__Work to complete__
Reprint each record exactly. Pictures are not reprinted.

__Materials provided__

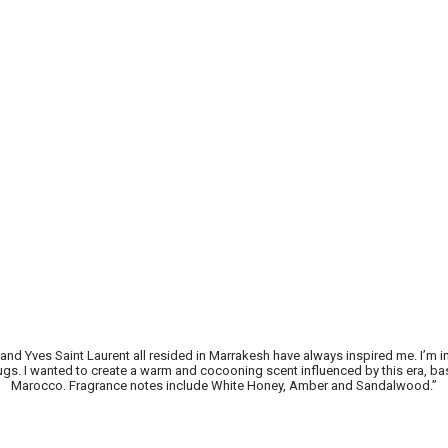
 and Yves Saint Laurent all resided in Marrakesh have always inspired me. I’
drugs. I wanted to create a warm and cocooning scent influenced by this era, b
Marocco. Fragrance notes include White Honey, Amber and Sandalwood.”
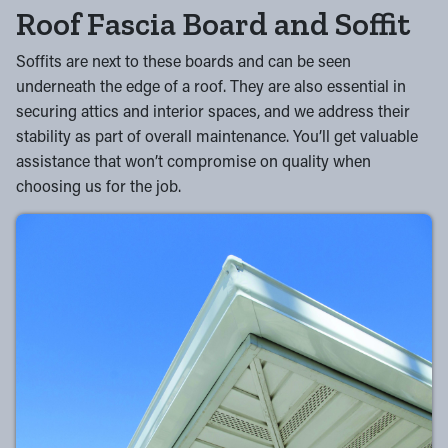
Roof Fascia Board and Soffit
Soffits are next to these boards and can be seen
underneath the edge of a roof. They are also essential in
securing attics and interior spaces, and we address their
stability as part of overall maintenance. You’ll get valuable
assistance that won’t compromise on quality when
choosing us for the job.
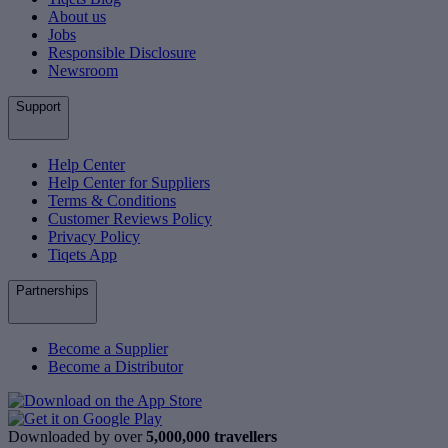
About us
Jobs
Responsible Disclosure
Newsroom
Support
Help Center
Help Center for Suppliers
Terms & Conditions
Customer Reviews Policy
Privacy Policy
Tiqets App
Partnerships
Become a Supplier
Become a Distributor
Downloaded by over
5,000,000 travellers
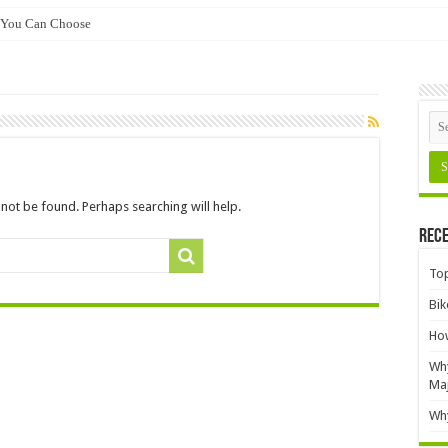
 You Can Choose
not be found. Perhaps searching will help.
Rece
Top
Bik
How
Why
Ma
Why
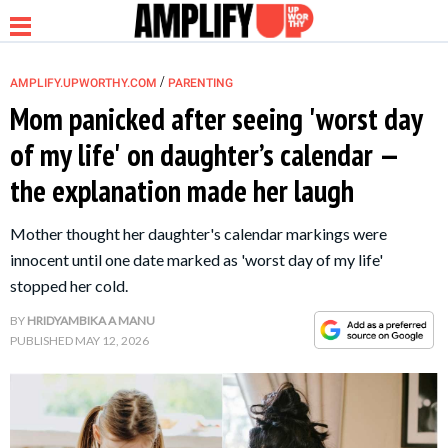
/
AMPLIFY.UPWORTHY.COM
PARENTING
Mom panicked after seeing 'worst day
of my life' on daughter’s calendar —
NEWS
the explanation made her laugh
RELATIONSHIP
Mother thought her daughter's calendar markings were
innocent until one date marked as 'worst day of my life'
PARENTING &
stopped her cold.
FAMILY
BY
HRIDYAMBIKA A MANU
PUBLISHED
MAY 12, 2026
LIFE HACKS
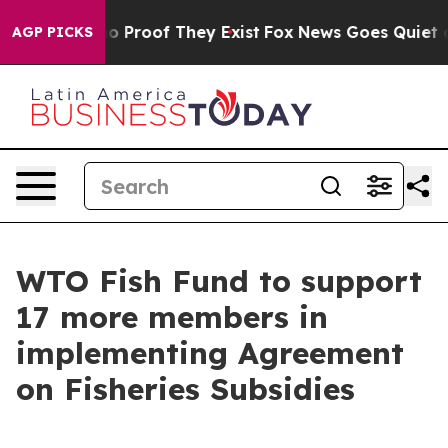
t Offers no Proof They Exist
Fox News Goes Quiet as 'M
AGP PICKS
WTO Fish Fund to support
17 more members in
implementing Agreement
on Fisheries Subsidies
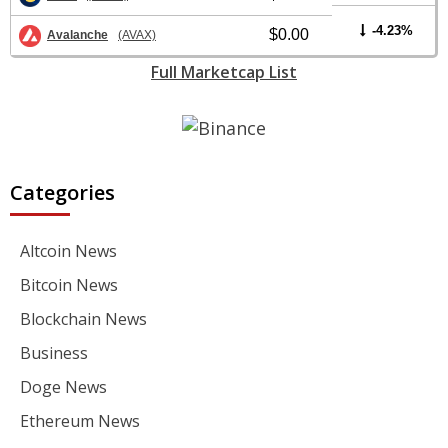
-4.23%
$0.00
Avalanche
(AVAX)
Full Marketcap List
Categories
Altcoin News
Bitcoin News
Blockchain News
Business
Doge News
Ethereum News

__Exercise answer__
 and Yves Saint Laurent all resided in Marrakesh have always inspired me. I’
drugs. I wanted to create a warm and cocooning scent influenced by this era, b
Marocco. Fragrance notes include White Honey, Amber and Sandalwood.”
Roof Fascia Board and Soffit
Soffits are next to these boards and can be seen
underneath the edge of a roof. They are also essential in
securing attics and interior spaces, and we address their
stability as part of overall maintenance. You’ll get valuable
assistance that won’t compromise on quality when
choosing us for the job.
About us
Jobs
Responsible Disclosure
Newsroom
Support
Help Center
Help Center for Suppliers
Terms & Conditions
Customer Reviews Policy
Privacy Policy
Tiqets App
Partnerships
Become a Supplier
Become a Distributor
Downloaded by over
5,000,000 travellers
 You Can Choose
not be found. Perhaps searching will help.
Rece
Top
Bik
How
Why
Ma
Why
/
AMPLIFY.UPWORTHY.COM
PARENTING
Mom panicked after seeing 'worst day
of my life' on daughter’s calendar —
NEWS
the explanation made her laugh
RELATIONSHIP
Mother thought her daughter's calendar markings were
innocent until one date marked as 'worst day of my life'
PARENTING &
stopped her cold.
FAMILY
BY
HRIDYAMBIKA A MANU
PUBLISHED
MAY 12, 2026
LIFE HACKS
t Offers no Proof They Exist
Fox News Goes Quiet as 'M
AGP PICKS
WTO Fish Fund to support
17 more members in
implementing Agreement
on Fisheries Subsidies
-4.23%
$0.00
Avalanche
(AVAX)
Full Marketcap List
Categories
Altcoin News
Bitcoin News
Blockchain News
Business
Doge News
Ethereum News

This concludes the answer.